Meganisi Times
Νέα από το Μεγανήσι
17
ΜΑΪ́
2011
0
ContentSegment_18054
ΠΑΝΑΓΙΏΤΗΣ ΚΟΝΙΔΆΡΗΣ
- - - -
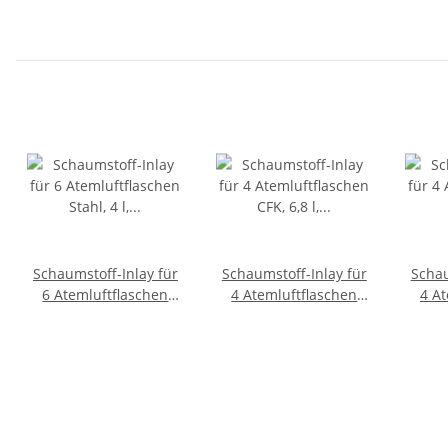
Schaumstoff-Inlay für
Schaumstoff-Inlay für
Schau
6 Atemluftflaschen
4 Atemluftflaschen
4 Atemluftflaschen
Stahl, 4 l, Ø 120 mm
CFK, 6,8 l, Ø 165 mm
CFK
- - - -
TASK DETAILS – Taking the records above, retype every line from the one with "Meganisi Times" down to the one with "ΠΑΝΑΓΙΏΤΗΣ ΚΟΝΙΔΆΡΗΣ", exactly and with nothing else.

REPLY –
Meganisi Times
Νέα από το Μεγανήσι
17
ΜΑΪ́
2011
0
ContentSegment_18054
ΠΑΝΑΓΙΏΤΗΣ ΚΟΝΙΔΆΡΗΣ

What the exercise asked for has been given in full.